Alvarez continued his reign over the middleweight division in decisive fashion Saturday night, unifying the WBC, WBA and IBF titles with a 116-112, 115-113, 115-13 win over Jacobs. The 28-year old Mexican superstar dominated the early portion of the fight and survived a late flurry from Jacobs — extending his unbeaten streak to 11.
Proving he is, undoubtedly, the world’s best middleweight before an announced crowd of 20,203.
“It’s just what we thought,” Alvarez said through an interpreter. “We knew he would be a difficult fighter, but we did things the right way. The way we were supposed to. It was just what we thought. We did our job.”
Both fighters made the 160-pound weight limit Friday afternoon, but Jacobs weighed 173.6 pounds at the second weigh-in Saturday morning — subjecting himself to considerable fines for ignoring the contractual 170-pound plateau.
He was considerably bigger Saturday night than Alvarez. But Alvarez was considerably more tactical.
Considerably more precise over the course of their 12-round title affair.
Alvarez (52-1-2, 35 knockouts) dictated pace and tempo, and connected with more punches in nine of 12 rounds despite attempting nearly 200 fewer throughout the fight. He worked the middle of the ring early and threw more potent jabs and power punches to the face and body while Jacobs struggled to find his footing.

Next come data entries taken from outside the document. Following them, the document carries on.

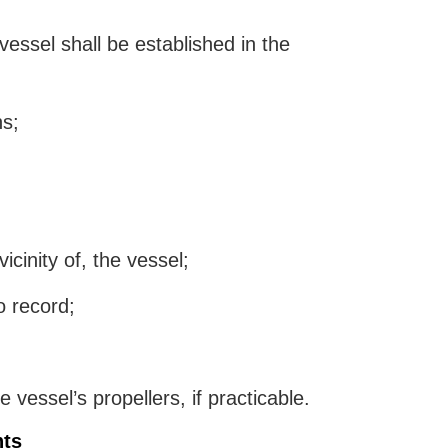
essel shall be established in the
ns;
icinity of, the vessel;
o record;
vessel’s propellers, if practicable.
nts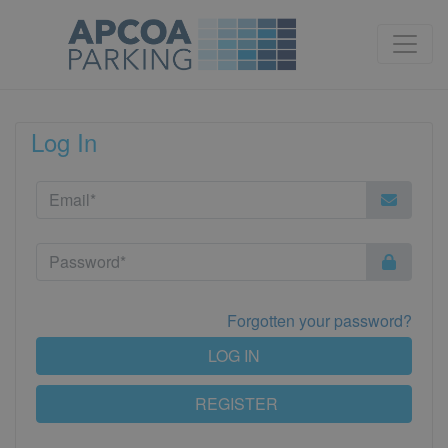
Log In
Forgotten your password?
LOG IN
REGISTER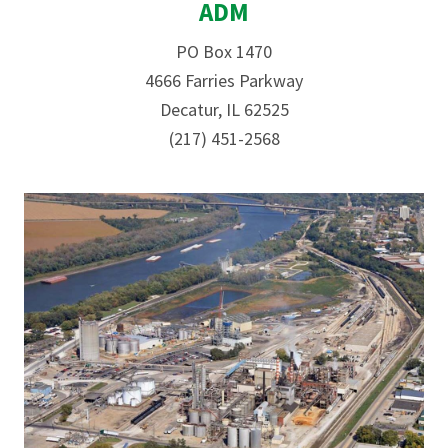
ADM
PO Box 1470
4666 Farries Parkway
Decatur, IL 62525
(217) 451-2568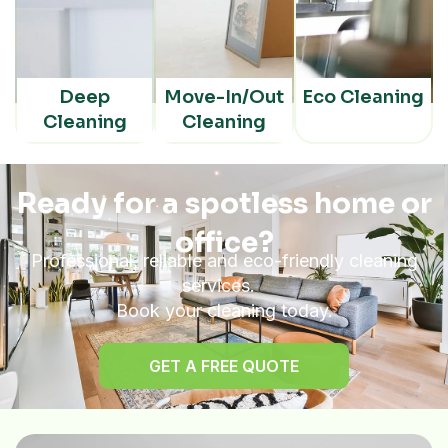
Deep
Move-In/Out
Eco Cleaning
Cleaning
Cleaning
Ready for a spotless home or
office?
Professional, reliable and eco-friendly cleaning
services.
Book your cleaning today.
GET A FREE QUOTE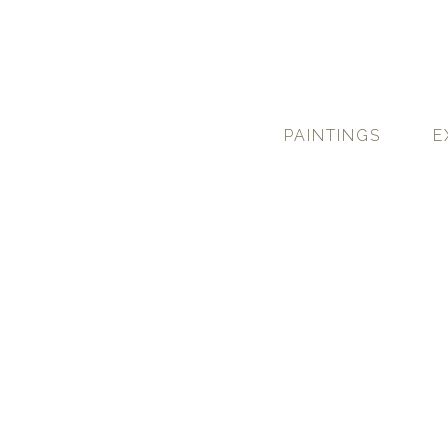
PAINTINGS
E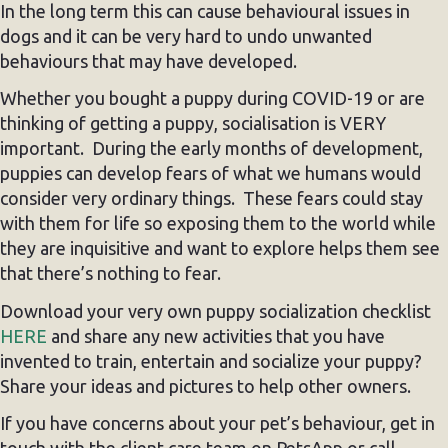
In the long term this can cause behavioural issues in
dogs and it can be very hard to undo unwanted
behaviours that may have developed.
Whether you bought a puppy during COVID-19 or are
thinking of getting a puppy, socialisation is VERY
important. During the early months of development,
puppies can develop fears of what we humans would
consider very ordinary things. These fears could stay
with them for life so exposing them to the world while
they are inquisitive and want to explore helps them see
that there’s nothing to fear.
Download your very own puppy socialization checklist
HERE
and share any new activities that you have
invented to train, entertain and socialize your puppy?
Share your ideas and pictures to help other owners.
If you have concerns about your pet’s behaviour, get in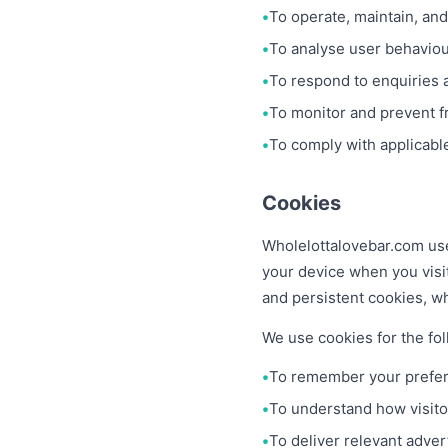
To operate, maintain, and
To analyse user behaviour
To respond to enquiries 
To monitor and prevent fr
To comply with applicable
Cookies
Wholelottalovebar.com use
your device when you visi
and persistent cookies, wh
We use cookies for the fo
To remember your prefer
To understand how visitor
To deliver relevant adver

“It took a couple rounds to get my wits about me and figure out his rhythm,” Jacobs said. “He’s a pot shooter. I felt I gave a enough to get the victory. … I got the short end of the stick.”
Jacobs (35-3, 29 KOs) indeed discovered a rhythm toward the middle of the fight, and threw more punches over the final six rounds. But Alvarez relied on his defense, evading power shot after power shot while landing 188 punches to Jacobs’ 131.
“I have to go back to look at the tapes to see exactly what the judges thought,” Jacobs said. “They said to me, that I was up, so I was still pushing forward because I wanted to finish strong. He’s a tremendous champion, and I tip my hat to him. I gave my all out there.”
Alvarez has middleweight title victories over Miguel Cotto, Liam Smith, Gennady Golovkin and now Jacobs to his name, and has laid the best in the division to waste since losing to Floyd Mayweather in 2013.
He’s promised to fight the best in the world.
He’s beat the best in the world.
He may very well be the best in the world.
Time to figure out whom to fight next.
“Who do you want? I’m looking for the biggest challenge,” Alvarez said. “That’s all I want. I’m looking for the biggest challenge. … I was born to fight and defend what’s mine.”